# [Problem statement]
All lines below must be repeated exactly, with the pictures omitted.

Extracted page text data
[Start of Attachment]
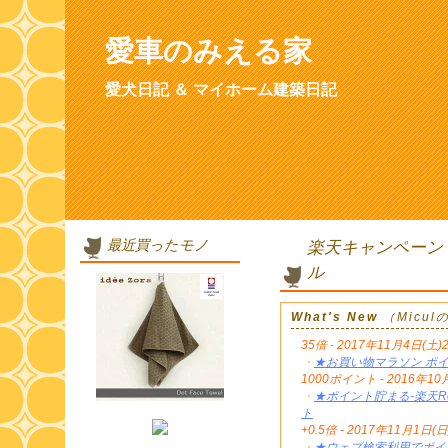
愛車のみえる家
愛犬日記 ＆ マイホーム建築日記
最近買ったモノ
楽天キャンペーン
ル
What's New
（Micu
35倍 - 2017年11月4日(土)
・
★お買い物マラソン ポイ
1000ポイント - 2016年
・
★ポイント貯まる-楽天Re
ト
+0.5倍 - 2017年11月1日(日
・
★ウェブ検索利用でポイン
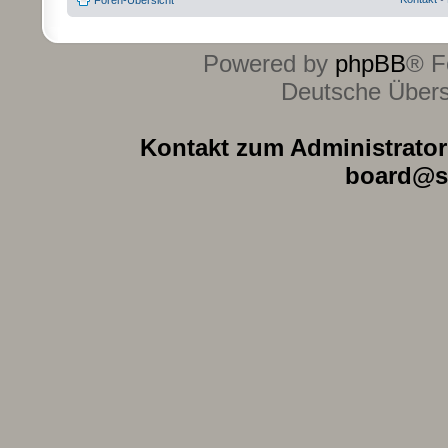
Foren-Übersicht
Powered by
phpBB
® F
Deutsche Über
Kontakt zum Administrator 
board@s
[End of Attachment]
# [Task output]
愛車のみえる家
愛犬日記 ＆ マイホーム建築日記
最近買ったモノ
楽天キャンペーン
ル
What's New
（Micu
35倍 - 2017年11月4日(土)
・
★お買い物マラソン ポイ
1000ポイント - 2016年
・
★ポイント貯まる-楽天Re
ト
+0.5倍 - 2017年11月1日(日
・
★ウェブ検索利用でポイン
Foren-Übersicht
Powered by
phpBB
® F
Deutsche Über
Kontakt zum Administrator 
board@s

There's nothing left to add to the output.